ISPs are not broadcasters, Supreme Court rules
Published Thursday, February 9, 2012 4:53PM EST
OTTAWA - Internet service providers should not be treated as broadcasters under the law, the Supreme Court of Canada agreed Thursday.
The Federal Court of Appeal found in 2010 that ISPs are not subject to the Broadcasting Act, and the top court dismissed an appeal of that ruling.
At the heart of both decisions was the concept that an Internet service provider is not involved in broadcast content.
"When providing access to the Internet ... (the ISPs) do not take part in the selection, origination, or packaging of the content," the justices wrote in a unanimous judgment.

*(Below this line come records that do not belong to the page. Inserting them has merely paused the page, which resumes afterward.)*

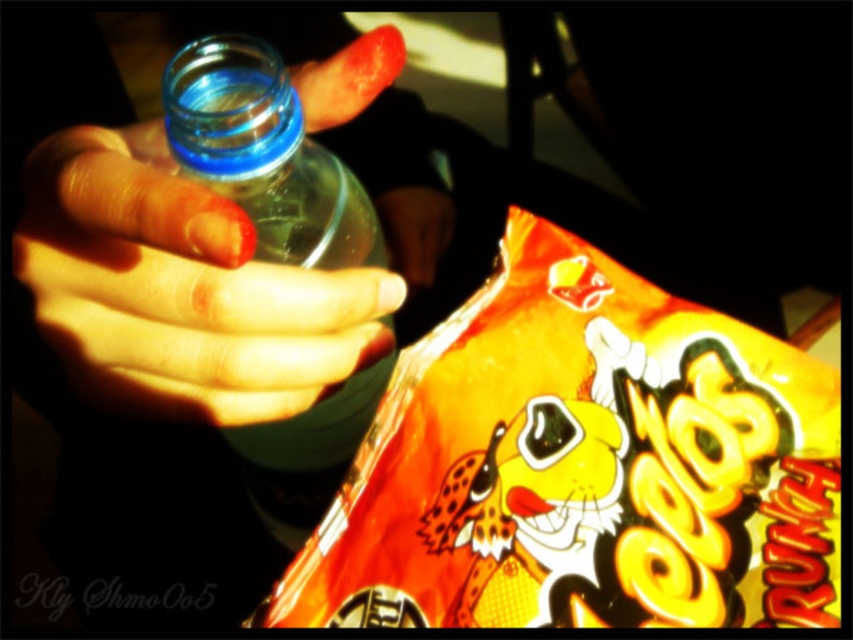 Looking at this image, you are organizing a picnic basket and need to stack items vertically. Given the height difference between the shiny orange snack at lower right and the transparent plastic bottle at left, which item should be placed at the bottom to ensure stability?

The transparent plastic bottle at left should be placed at the bottom because it is taller than the shiny orange snack at lower right, providing a stable base for stacking.

In the scene shown: You are an assistant analyzing the image. The scene shows a hand holding a bottle and a Cheetos bag in the foreground. Where is the translucent plastic hand at center positioned relative to the other objects?

The translucent plastic hand at center is located at point (178, 289) according to the coordinate system provided in the Objects Description.

You are organizing a picnic basket and see both the shiny orange snack at lower right and the transparent plastic bottle at left. Which item is positioned lower in the image?

The shiny orange snack at lower right is positioned lower than the transparent plastic bottle at left according to the description. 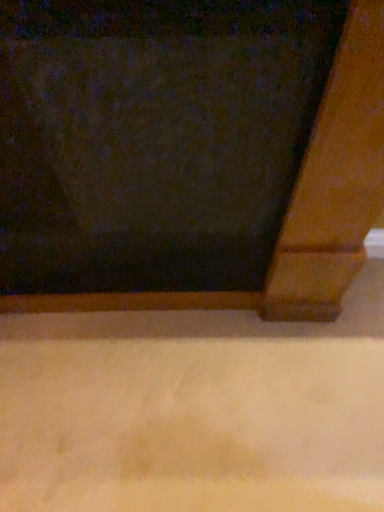 Question: Should I look upward or downward to see matte wood frame at lower right?

Choices:
 (A) up
 (B) down

Answer: (A) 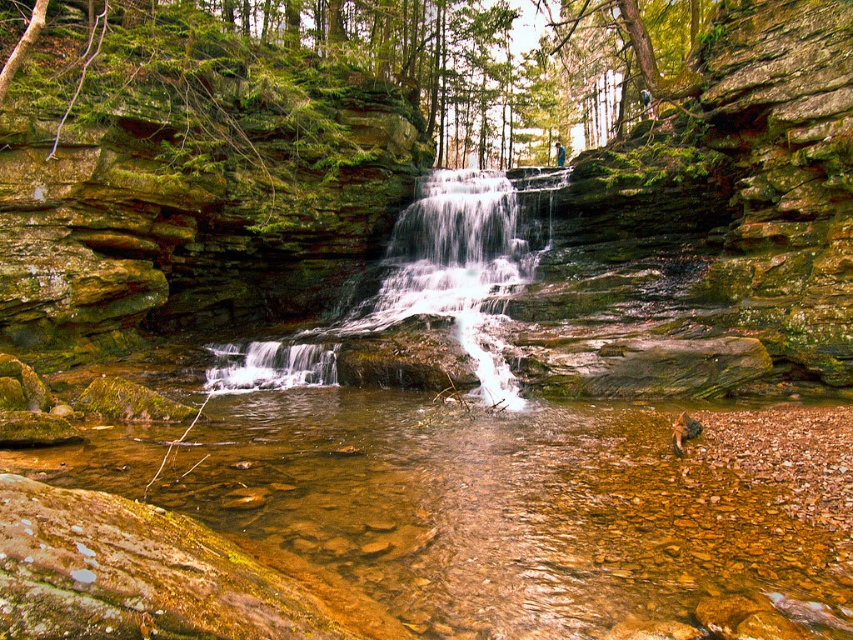 Which of these two, clear water at center or translucent glass waterfall at center, stands shorter?

With less height is clear water at center.

Is the position of clear water at center less distant than that of translucent glass waterfall at center?

Yes, clear water at center is in front of translucent glass waterfall at center.

What do you see at coordinates (415, 529) in the screenshot?
I see `clear water at center` at bounding box center [415, 529].

In order to click on clear water at center in this screenshot , I will do (x=415, y=529). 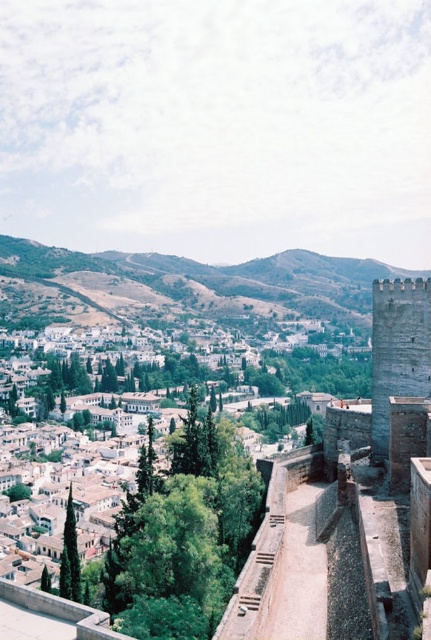 From the picture: Who is more forward, (x=3, y=260) or (x=402, y=356)?

Positioned in front is point (x=402, y=356).

Can you confirm if green grassy hillside at center is bigger than gray stone tower at right?

Yes.

Is point (202, 301) positioned in front of point (386, 403)?

No, it is behind (386, 403).

I want to click on green grassy hillside at center, so coord(194,284).

Which of these two, white stone town at center or green grassy hillside at center, stands shorter?

With less height is white stone town at center.

Who is more forward, (x=130, y=493) or (x=34, y=308)?

Point (x=130, y=493) is in front.

What are the coordinates of `white stone town at center` in the screenshot? It's located at (137, 492).

Is white stone town at center below gray stone tower at right?

Yes.

Identify the location of white stone town at center. (137, 492).

Is point (146, 426) behind point (384, 291)?

Yes.

Identify the location of white stone town at center. This screenshot has width=431, height=640. (137, 492). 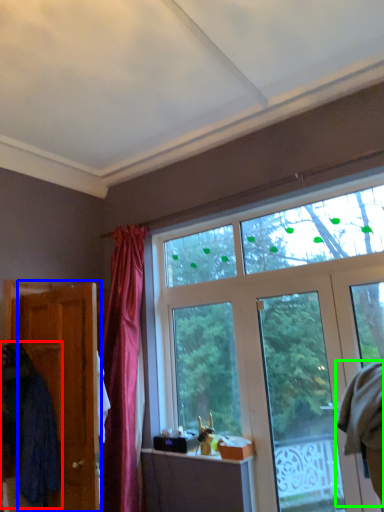 Question: Which object is positioned closest to robe (highlighted by a red box)? Select from door (highlighted by a blue box) and robe (highlighted by a green box).

Choices:
 (A) door
 (B) robe

Answer: (A) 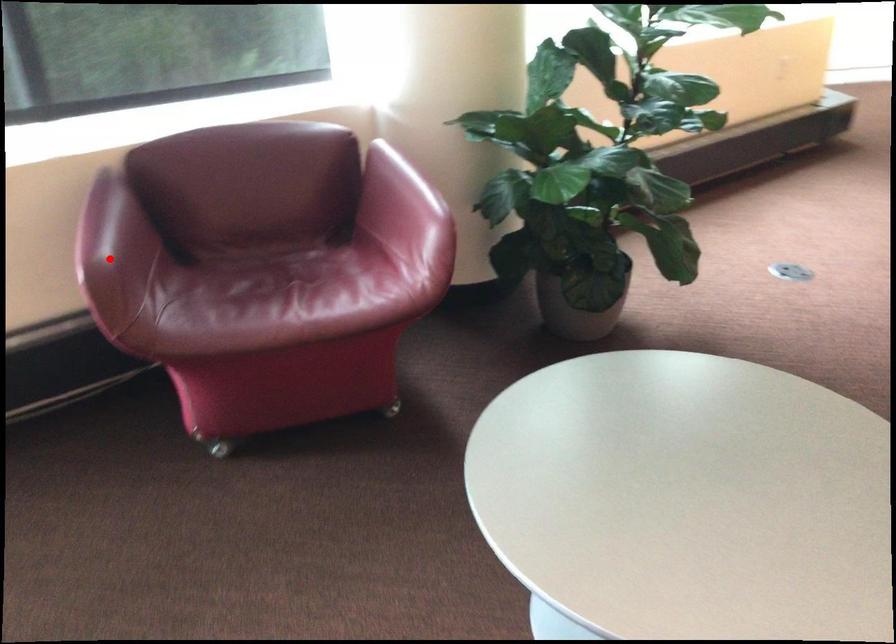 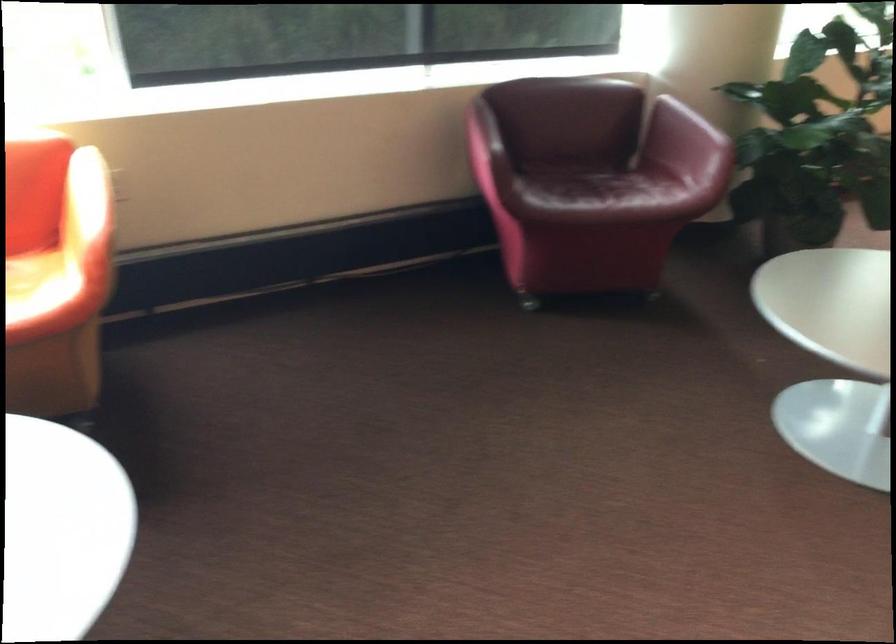 Question: A red point is marked in image1. In image2, is the corresponding 3D point closer to the camera or farther? Reply with the corresponding letter.

Choices:
 (A) The corresponding 3D point is closer.
 (B) The corresponding 3D point is farther.

Answer: (B) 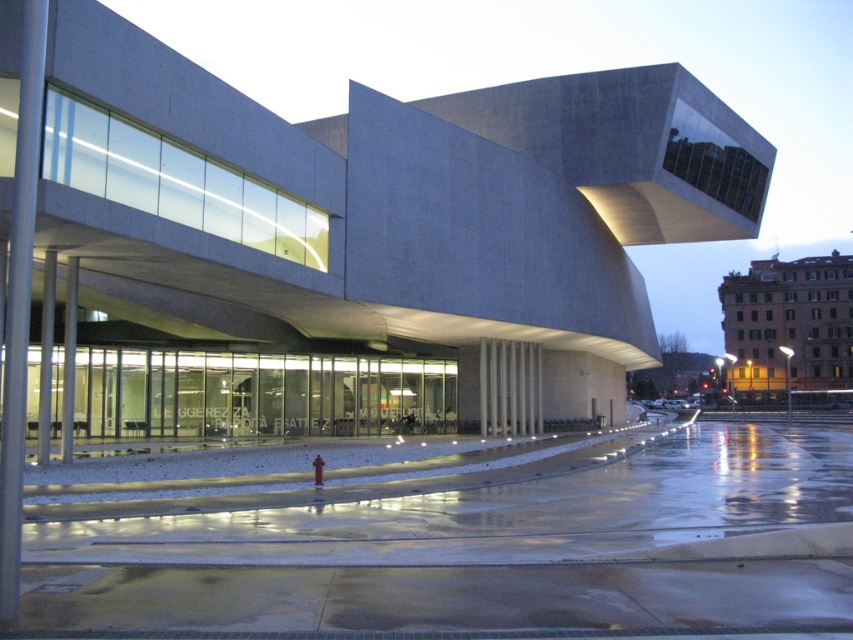 Question: Which of the following is the farthest from the observer?

Choices:
 (A) concrete building at center
 (B) yellow brick building at right
 (C) red matte hydrant at lower center

Answer: (B)

Question: Can you confirm if concrete building at center is bigger than yellow brick building at right?

Choices:
 (A) yes
 (B) no

Answer: (A)

Question: Can you confirm if yellow brick building at right is positioned above red matte hydrant at lower center?

Choices:
 (A) yes
 (B) no

Answer: (A)

Question: Which object appears closest to the camera in this image?

Choices:
 (A) concrete building at center
 (B) red matte hydrant at lower center
 (C) yellow brick building at right

Answer: (A)

Question: Is concrete building at center to the left of red matte hydrant at lower center from the viewer's perspective?

Choices:
 (A) no
 (B) yes

Answer: (A)

Question: Which point appears farthest from the camera in this image?

Choices:
 (A) (343, 246)
 (B) (315, 465)

Answer: (A) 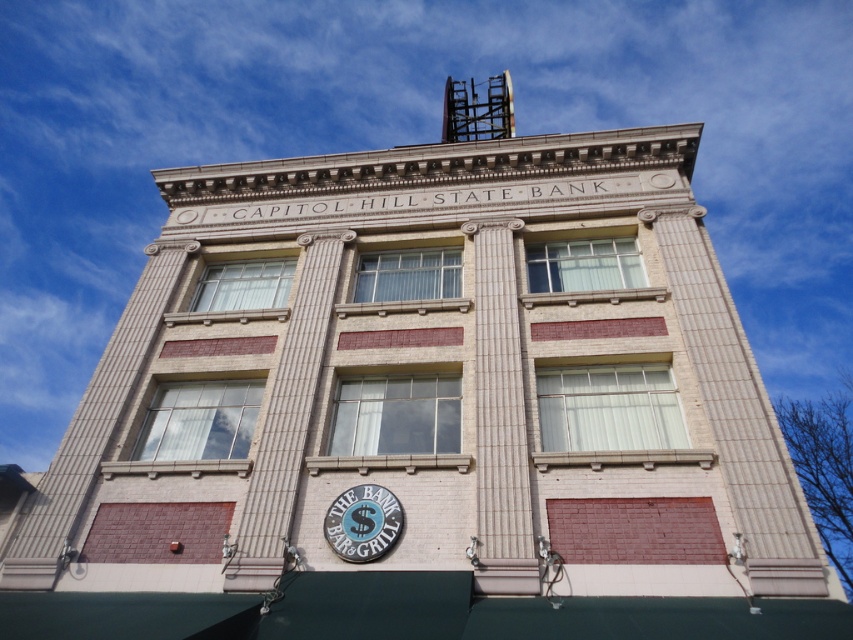 Question: Which object is closer to the camera taking this photo?

Choices:
 (A) smooth stone column at center
 (B) blue metallic sign at lower center
 (C) white marble pillar at center

Answer: (A)

Question: Does white marble pillar at center have a greater width compared to blue metallic sign at lower center?

Choices:
 (A) yes
 (B) no

Answer: (A)

Question: Which point is farther from the camera taking this photo?

Choices:
 (A) (286, 532)
 (B) (486, 404)
 (C) (341, 506)

Answer: (B)

Question: Which point is farther to the camera?

Choices:
 (A) smooth stone column at center
 (B) blue metallic sign at lower center
 (C) white marble pillar at center

Answer: (B)

Question: From the image, what is the correct spatial relationship of smooth stone column at center in relation to blue metallic sign at lower center?

Choices:
 (A) right
 (B) left

Answer: (A)

Question: Is white marble pillar at center bigger than blue metallic sign at lower center?

Choices:
 (A) no
 (B) yes

Answer: (B)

They emphasized that an entity or company actually had to do more than simply provide access to broadcasting for it to fall under the Broadcasting Act.
The issue of whether Internet service providers have responsibilities to the broadcasting industry writ large has been debated since 2008, when the federal telecom and broadcasting regulator reiterated it would not subject ISPs to regulations.
Some groups argued that ISPs should be contributing financially to the creation of Canadian content.
The Canadian Radio-television and Telecommunications Commission referred the matter to the Federal Court of Appeal.
When that court said no, groups representing actors, producers, directors and writers appealed to the Supreme Court.
The major cable and satellite companies, such as Bell Canada and Rogers Communications, opposed the idea in court of their ISPs being considered broadcasters.
But there is one caveat for the ISPs: the Federal Court of Appeal warned that if ISPs begin to actively make content decisions and lose their neutrality, they might indeed be subject to regulation.